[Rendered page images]
*** Block opens ***

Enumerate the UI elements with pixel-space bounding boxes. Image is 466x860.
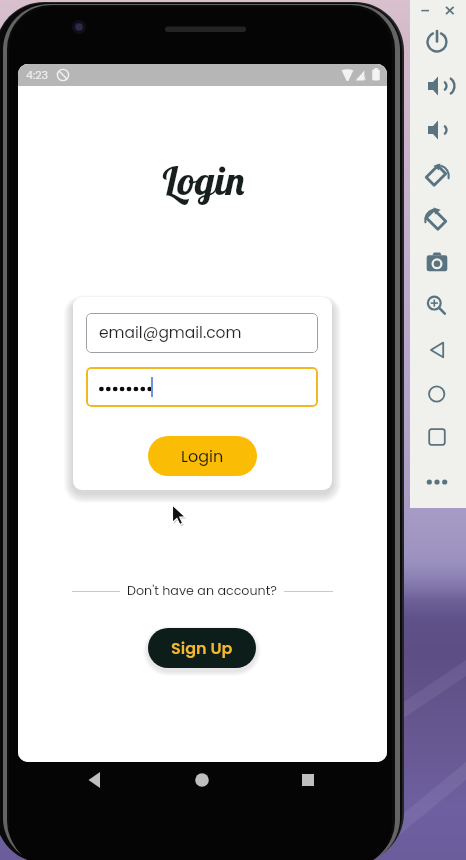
staticText: email@gmail.com — [99, 322, 242, 344]
button[interactable]: Minimize — [410, 0, 466, 30]
button[interactable]: Screenshot — [416, 243, 460, 283]
button[interactable]: Login — [148, 436, 257, 476]
staticText: Sign Up — [171, 637, 233, 659]
button[interactable]: Power — [416, 22, 460, 62]
staticText: Don't have an account? — [127, 582, 277, 600]
button[interactable]: More — [416, 462, 460, 502]
button[interactable] — [86, 367, 318, 407]
button[interactable]: Close — [410, 0, 466, 30]
button[interactable]: Rotate left — [416, 154, 460, 194]
button[interactable]: Zoom — [416, 283, 460, 323]
staticText: Login — [19, 155, 387, 205]
button[interactable]: Recent apps — [288, 762, 328, 802]
staticText: 4:23 — [26, 67, 49, 82]
button[interactable]: Volume down — [416, 110, 460, 150]
button[interactable]: Home — [182, 762, 222, 802]
staticText: Login — [181, 445, 224, 467]
button[interactable]: email@gmail.com — [86, 313, 318, 353]
button[interactable]: Volume up — [416, 66, 460, 106]
button[interactable]: Rotate right — [416, 198, 460, 238]
button[interactable]: Back — [416, 330, 460, 370]
button[interactable]: Home — [416, 374, 460, 414]
button[interactable]: Back — [75, 762, 115, 802]
button[interactable]: Recents — [416, 417, 460, 457]
button[interactable]: Sign Up — [148, 628, 256, 668]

*** Block closes ***

_PROBLEM DESCRIPTION_: Each line above must be set down exactly, though no picture should be carried over.

_EXERCISE ANSWER_:
Enumerate the UI elements with pixel-space bounding boxes. Image is 466x860.
staticText: email@gmail.com — [99, 322, 242, 344]
button[interactable]: Minimize — [410, 0, 466, 30]
button[interactable]: Screenshot — [416, 243, 460, 283]
button[interactable]: Login — [148, 436, 257, 476]
staticText: Sign Up — [171, 637, 233, 659]
button[interactable]: Power — [416, 22, 460, 62]
staticText: Don't have an account? — [127, 582, 277, 600]
button[interactable]: More — [416, 462, 460, 502]
button[interactable] — [86, 367, 318, 407]
button[interactable]: Close — [410, 0, 466, 30]
button[interactable]: Rotate left — [416, 154, 460, 194]
button[interactable]: Zoom — [416, 283, 460, 323]
staticText: Login — [19, 155, 387, 205]
button[interactable]: Recent apps — [288, 762, 328, 802]
staticText: 4:23 — [26, 67, 49, 82]
button[interactable]: Volume down — [416, 110, 460, 150]
button[interactable]: Home — [182, 762, 222, 802]
staticText: Login — [181, 445, 224, 467]
button[interactable]: email@gmail.com — [86, 313, 318, 353]
button[interactable]: Volume up — [416, 66, 460, 106]
button[interactable]: Rotate right — [416, 198, 460, 238]
button[interactable]: Back — [416, 330, 460, 370]
button[interactable]: Home — [416, 374, 460, 414]
button[interactable]: Back — [75, 762, 115, 802]
button[interactable]: Recents — [416, 417, 460, 457]
button[interactable]: Sign Up — [148, 628, 256, 668]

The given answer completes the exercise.